COVID-19 data accuracy would be unacceptable in the business world
If IBM managed data as ineptly as many state-run medical operations are currently doing during this COVID-19 panic-demic, it would have gone out of business years ago.
IBM is a company that deals with a lot of data, and it works hard to get those data right, harder than any company I've ever observed. If I've learned anything from my years with IBM, getting the data right is a hard job. IBM has spent years perfecting methods for getting data right, from validating the source data to guaranteeing it processes those data with no corrupting influences. Why? It affects every business element of the company, and more importantly, it ensures that when IBM publishes its business results, those results are accurate and believable.

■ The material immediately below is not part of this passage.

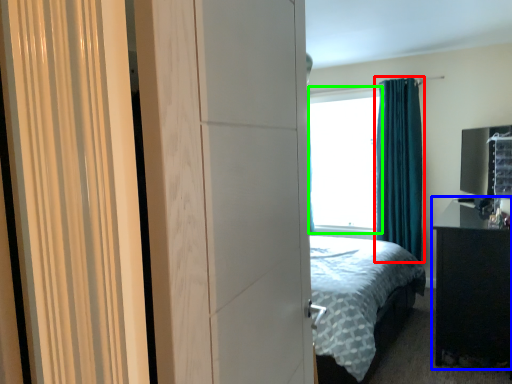 Question: Estimate the real-world distances between objects in this image. Which object is farther from curtain (highlighted by a red box), nightstand (highlighted by a blue box) or window screen (highlighted by a green box)?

How does IBM do this? As a business, IBM has a large number of processes that make the company hum. These business processes all have designated business process owners who manage them and are responsible for their compliance with standards. Those not familiar with how a business process is constructed, think of it as a series of steps to get work done. These business process steps are enabled by computing technology that collects and processes data. Every business process within IBM has to pass an information processing audit. If changes are introduced to any process, it has to be re-audited. I have been through a lot of these audits, and they are rigorous and brutally honest. IBM calls this data compliance program "Application Systems Control and Auditability" (ASCA). Its role is to ascertain and certify that the IBM Corporation's information assets are protected, and that’s why you never hear about IBM's information systems being compromised.
As an observer, a veteran of rigorous data collection and management methods, I'm watching the COVID-19 goat rodeo being executed by many different states' health organizations. From my perspective, this is what I see: no auditing of the source data, no protection of the data from corrupting influences, no named owners of any of the processes involved. There's no guarantee that any of the data the public and policymakers are using is accurate. I would submit when news media and social media folks turn up one problem after another, from miscategorization of what qualifies as a COVID-19 death to over-counting, the numbers are worthless. In the IBM world, this would be unacceptable, but I guess in the world of government, it's good enough for government work.
It would seem that many states weren't ready for processing data needed for making critical medical and health policy decisions during an epidemic. I also suspect they have rudimentary analytical programs for crunching this data. I'm guessing once this panic-demic is over, the data collected will hit the circular file if manually compiled, and the bit-bucket if digitally stored.
J.H. Capron is an author and writer living in the Hudson Valley of N.Y. and has worked with information processing systems since the punch card days.